__Exercise brief__. An exact transcription of the data below is needed.

--- Supplied data Enclosed Below ---

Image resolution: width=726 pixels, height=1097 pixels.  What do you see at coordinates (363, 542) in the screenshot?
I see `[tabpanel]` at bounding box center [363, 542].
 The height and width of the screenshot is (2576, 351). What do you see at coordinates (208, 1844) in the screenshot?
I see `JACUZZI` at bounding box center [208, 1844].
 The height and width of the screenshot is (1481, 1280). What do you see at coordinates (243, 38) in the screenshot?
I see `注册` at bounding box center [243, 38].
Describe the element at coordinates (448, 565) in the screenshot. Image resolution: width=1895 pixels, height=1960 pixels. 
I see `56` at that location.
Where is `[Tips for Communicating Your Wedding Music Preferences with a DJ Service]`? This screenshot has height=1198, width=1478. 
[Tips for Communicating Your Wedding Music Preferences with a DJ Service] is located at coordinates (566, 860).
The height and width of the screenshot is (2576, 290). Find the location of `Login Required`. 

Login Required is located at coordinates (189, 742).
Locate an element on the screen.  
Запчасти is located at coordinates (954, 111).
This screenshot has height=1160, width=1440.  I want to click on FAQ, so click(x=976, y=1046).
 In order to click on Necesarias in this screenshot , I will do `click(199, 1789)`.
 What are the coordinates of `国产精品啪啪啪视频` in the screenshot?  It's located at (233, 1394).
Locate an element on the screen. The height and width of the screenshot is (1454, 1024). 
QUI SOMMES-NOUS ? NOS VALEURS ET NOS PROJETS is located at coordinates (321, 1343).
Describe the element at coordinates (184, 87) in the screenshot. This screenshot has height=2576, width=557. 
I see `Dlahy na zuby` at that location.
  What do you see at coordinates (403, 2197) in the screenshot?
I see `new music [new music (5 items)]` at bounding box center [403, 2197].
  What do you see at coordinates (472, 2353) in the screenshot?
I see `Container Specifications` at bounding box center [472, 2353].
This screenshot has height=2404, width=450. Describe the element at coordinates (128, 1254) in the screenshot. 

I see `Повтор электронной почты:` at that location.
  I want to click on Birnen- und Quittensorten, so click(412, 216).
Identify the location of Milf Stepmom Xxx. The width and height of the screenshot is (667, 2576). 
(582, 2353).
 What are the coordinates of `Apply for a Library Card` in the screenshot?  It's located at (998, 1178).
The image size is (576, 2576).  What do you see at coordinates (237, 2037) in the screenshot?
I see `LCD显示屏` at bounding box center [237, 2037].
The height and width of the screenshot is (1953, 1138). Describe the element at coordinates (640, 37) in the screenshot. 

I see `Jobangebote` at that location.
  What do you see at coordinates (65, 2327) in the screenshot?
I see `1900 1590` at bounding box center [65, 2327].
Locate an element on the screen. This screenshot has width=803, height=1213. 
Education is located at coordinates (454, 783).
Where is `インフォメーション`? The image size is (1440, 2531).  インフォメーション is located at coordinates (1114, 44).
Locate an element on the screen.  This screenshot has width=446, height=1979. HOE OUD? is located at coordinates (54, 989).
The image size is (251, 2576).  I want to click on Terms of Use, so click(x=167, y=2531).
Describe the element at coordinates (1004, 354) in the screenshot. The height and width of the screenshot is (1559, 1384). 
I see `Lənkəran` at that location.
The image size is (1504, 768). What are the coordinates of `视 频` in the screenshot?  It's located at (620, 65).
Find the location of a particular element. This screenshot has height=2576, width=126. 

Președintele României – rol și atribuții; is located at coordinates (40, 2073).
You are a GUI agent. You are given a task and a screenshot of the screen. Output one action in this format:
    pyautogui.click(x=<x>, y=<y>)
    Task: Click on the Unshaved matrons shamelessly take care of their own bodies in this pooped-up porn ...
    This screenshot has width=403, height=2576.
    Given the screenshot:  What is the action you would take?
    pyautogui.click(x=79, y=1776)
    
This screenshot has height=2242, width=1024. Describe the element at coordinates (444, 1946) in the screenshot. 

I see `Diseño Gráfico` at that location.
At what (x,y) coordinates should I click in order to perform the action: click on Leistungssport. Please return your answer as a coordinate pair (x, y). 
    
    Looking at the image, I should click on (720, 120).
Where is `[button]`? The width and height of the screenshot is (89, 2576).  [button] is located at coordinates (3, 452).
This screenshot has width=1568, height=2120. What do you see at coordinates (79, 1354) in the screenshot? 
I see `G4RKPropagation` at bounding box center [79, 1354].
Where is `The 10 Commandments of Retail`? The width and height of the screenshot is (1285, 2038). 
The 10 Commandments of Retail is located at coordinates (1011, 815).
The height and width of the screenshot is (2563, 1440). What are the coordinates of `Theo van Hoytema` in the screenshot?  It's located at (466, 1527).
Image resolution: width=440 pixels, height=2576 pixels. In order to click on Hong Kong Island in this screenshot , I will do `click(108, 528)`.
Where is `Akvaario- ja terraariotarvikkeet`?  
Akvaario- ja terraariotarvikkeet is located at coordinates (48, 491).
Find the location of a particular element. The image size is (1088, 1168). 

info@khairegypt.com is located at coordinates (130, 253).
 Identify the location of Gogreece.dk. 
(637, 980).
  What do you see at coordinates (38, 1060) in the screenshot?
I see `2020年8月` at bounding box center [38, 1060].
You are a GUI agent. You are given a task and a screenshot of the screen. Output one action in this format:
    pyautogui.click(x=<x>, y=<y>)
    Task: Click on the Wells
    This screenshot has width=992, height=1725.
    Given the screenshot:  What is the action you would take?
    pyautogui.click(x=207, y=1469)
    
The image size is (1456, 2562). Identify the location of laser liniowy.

--- End of Enclosed Supplied data ---

__Reply to the exercise__.
Image resolution: width=726 pixels, height=1097 pixels.  What do you see at coordinates (363, 542) in the screenshot?
I see `[tabpanel]` at bounding box center [363, 542].
 The height and width of the screenshot is (2576, 351). What do you see at coordinates (208, 1844) in the screenshot?
I see `JACUZZI` at bounding box center [208, 1844].
 The height and width of the screenshot is (1481, 1280). What do you see at coordinates (243, 38) in the screenshot?
I see `注册` at bounding box center [243, 38].
Describe the element at coordinates (448, 565) in the screenshot. Image resolution: width=1895 pixels, height=1960 pixels. 
I see `56` at that location.
Where is `[Tips for Communicating Your Wedding Music Preferences with a DJ Service]`? This screenshot has height=1198, width=1478. 
[Tips for Communicating Your Wedding Music Preferences with a DJ Service] is located at coordinates (566, 860).
The height and width of the screenshot is (2576, 290). Find the location of `Login Required`. 

Login Required is located at coordinates (189, 742).
Locate an element on the screen.  
Запчасти is located at coordinates (954, 111).
This screenshot has height=1160, width=1440.  I want to click on FAQ, so click(x=976, y=1046).
 In order to click on Necesarias in this screenshot , I will do `click(199, 1789)`.
 What are the coordinates of `国产精品啪啪啪视频` in the screenshot?  It's located at (233, 1394).
Locate an element on the screen. The height and width of the screenshot is (1454, 1024). 
QUI SOMMES-NOUS ? NOS VALEURS ET NOS PROJETS is located at coordinates (321, 1343).
Describe the element at coordinates (184, 87) in the screenshot. This screenshot has height=2576, width=557. 
I see `Dlahy na zuby` at that location.
  What do you see at coordinates (403, 2197) in the screenshot?
I see `new music [new music (5 items)]` at bounding box center [403, 2197].
  What do you see at coordinates (472, 2353) in the screenshot?
I see `Container Specifications` at bounding box center [472, 2353].
This screenshot has height=2404, width=450. Describe the element at coordinates (128, 1254) in the screenshot. 

I see `Повтор электронной почты:` at that location.
  I want to click on Birnen- und Quittensorten, so click(412, 216).
Identify the location of Milf Stepmom Xxx. The width and height of the screenshot is (667, 2576). 
(582, 2353).
 What are the coordinates of `Apply for a Library Card` in the screenshot?  It's located at (998, 1178).
The image size is (576, 2576).  What do you see at coordinates (237, 2037) in the screenshot?
I see `LCD显示屏` at bounding box center [237, 2037].
The height and width of the screenshot is (1953, 1138). Describe the element at coordinates (640, 37) in the screenshot. 

I see `Jobangebote` at that location.
  What do you see at coordinates (65, 2327) in the screenshot?
I see `1900 1590` at bounding box center [65, 2327].
Locate an element on the screen. This screenshot has width=803, height=1213. 
Education is located at coordinates (454, 783).
Where is `インフォメーション`? The image size is (1440, 2531).  インフォメーション is located at coordinates (1114, 44).
Locate an element on the screen.  This screenshot has width=446, height=1979. HOE OUD? is located at coordinates (54, 989).
The image size is (251, 2576).  I want to click on Terms of Use, so click(x=167, y=2531).
Describe the element at coordinates (1004, 354) in the screenshot. The height and width of the screenshot is (1559, 1384). 
I see `Lənkəran` at that location.
The image size is (1504, 768). What are the coordinates of `视 频` in the screenshot?  It's located at (620, 65).
Find the location of a particular element. This screenshot has height=2576, width=126. 

Președintele României – rol și atribuții; is located at coordinates (40, 2073).
You are a GUI agent. You are given a task and a screenshot of the screen. Output one action in this format:
    pyautogui.click(x=<x>, y=<y>)
    Task: Click on the Unshaved matrons shamelessly take care of their own bodies in this pooped-up porn ...
    This screenshot has width=403, height=2576.
    Given the screenshot:  What is the action you would take?
    pyautogui.click(x=79, y=1776)
    
This screenshot has height=2242, width=1024. Describe the element at coordinates (444, 1946) in the screenshot. 

I see `Diseño Gráfico` at that location.
At what (x,y) coordinates should I click in order to perform the action: click on Leistungssport. Please return your answer as a coordinate pair (x, y). 
    
    Looking at the image, I should click on (720, 120).
Where is `[button]`? The width and height of the screenshot is (89, 2576).  [button] is located at coordinates (3, 452).
This screenshot has width=1568, height=2120. What do you see at coordinates (79, 1354) in the screenshot? 
I see `G4RKPropagation` at bounding box center [79, 1354].
Where is `The 10 Commandments of Retail`? The width and height of the screenshot is (1285, 2038). 
The 10 Commandments of Retail is located at coordinates (1011, 815).
The height and width of the screenshot is (2563, 1440). What are the coordinates of `Theo van Hoytema` in the screenshot?  It's located at (466, 1527).
Image resolution: width=440 pixels, height=2576 pixels. In order to click on Hong Kong Island in this screenshot , I will do `click(108, 528)`.
Where is `Akvaario- ja terraariotarvikkeet`?  
Akvaario- ja terraariotarvikkeet is located at coordinates (48, 491).
Find the location of a particular element. The image size is (1088, 1168). 

info@khairegypt.com is located at coordinates (130, 253).
 Identify the location of Gogreece.dk. 
(637, 980).
  What do you see at coordinates (38, 1060) in the screenshot?
I see `2020年8月` at bounding box center [38, 1060].
You are a GUI agent. You are given a task and a screenshot of the screen. Output one action in this format:
    pyautogui.click(x=<x>, y=<y>)
    Task: Click on the Wells
    This screenshot has width=992, height=1725.
    Given the screenshot:  What is the action you would take?
    pyautogui.click(x=207, y=1469)
    
The image size is (1456, 2562). Identify the location of laser liniowy.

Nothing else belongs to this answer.